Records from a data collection
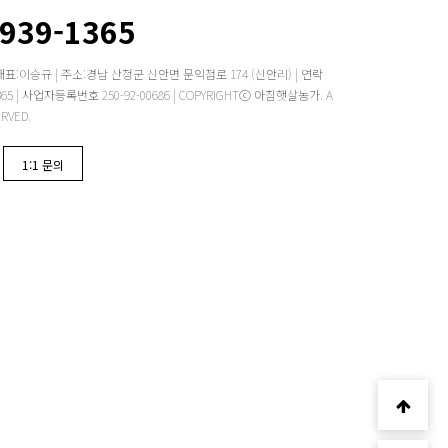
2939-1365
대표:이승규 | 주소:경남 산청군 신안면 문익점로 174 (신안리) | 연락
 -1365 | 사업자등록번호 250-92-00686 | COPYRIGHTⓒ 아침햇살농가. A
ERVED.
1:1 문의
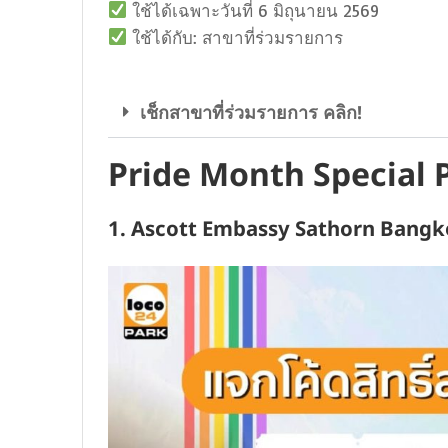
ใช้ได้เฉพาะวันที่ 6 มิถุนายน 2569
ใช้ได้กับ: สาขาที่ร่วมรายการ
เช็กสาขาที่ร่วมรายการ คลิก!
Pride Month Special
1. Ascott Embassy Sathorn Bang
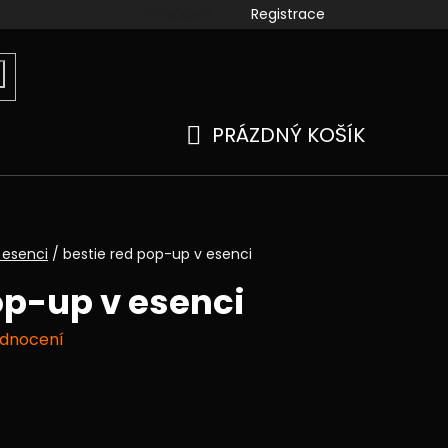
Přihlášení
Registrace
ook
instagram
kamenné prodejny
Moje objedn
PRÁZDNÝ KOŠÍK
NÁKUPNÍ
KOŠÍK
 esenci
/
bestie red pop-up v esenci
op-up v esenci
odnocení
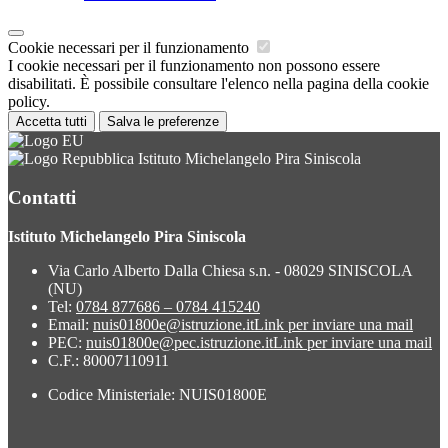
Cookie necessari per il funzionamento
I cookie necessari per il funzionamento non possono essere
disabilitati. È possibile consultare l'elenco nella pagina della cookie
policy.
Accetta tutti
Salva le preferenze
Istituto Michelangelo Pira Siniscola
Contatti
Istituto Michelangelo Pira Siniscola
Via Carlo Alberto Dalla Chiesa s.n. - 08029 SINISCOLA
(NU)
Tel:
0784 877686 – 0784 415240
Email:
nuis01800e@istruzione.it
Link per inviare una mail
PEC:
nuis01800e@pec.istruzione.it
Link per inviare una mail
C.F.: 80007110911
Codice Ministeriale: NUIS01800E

Exercise instructions: Repeat, with no pictures, every line from the top of the entries above through the line that has "I cookie necessari", keeping each one exact.

Task answer:
2939-1365
대표:이승규 | 주소:경남 산청군 신안면 문익점로 174 (신안리) | 연락
 -1365 | 사업자등록번호 250-92-00686 | COPYRIGHTⓒ 아침햇살농가. A
ERVED.
1:1 문의
ใช้ได้เฉพาะวันที่ 6 มิถุนายน 2569
ใช้ได้กับ: สาขาที่ร่วมรายการ
เช็กสาขาที่ร่วมรายการ คลิก!
Pride Month Special
1. Ascott Embassy Sathorn Bang
Přihlášení
Registrace
ook
instagram
kamenné prodejny
Moje objedn
PRÁZDNÝ KOŠÍK
NÁKUPNÍ
KOŠÍK
 esenci
/
bestie red pop-up v esenci
op-up v esenci
odnocení
Cookie necessari per il funzionamento
I cookie necessari per il funzionamento non possono essere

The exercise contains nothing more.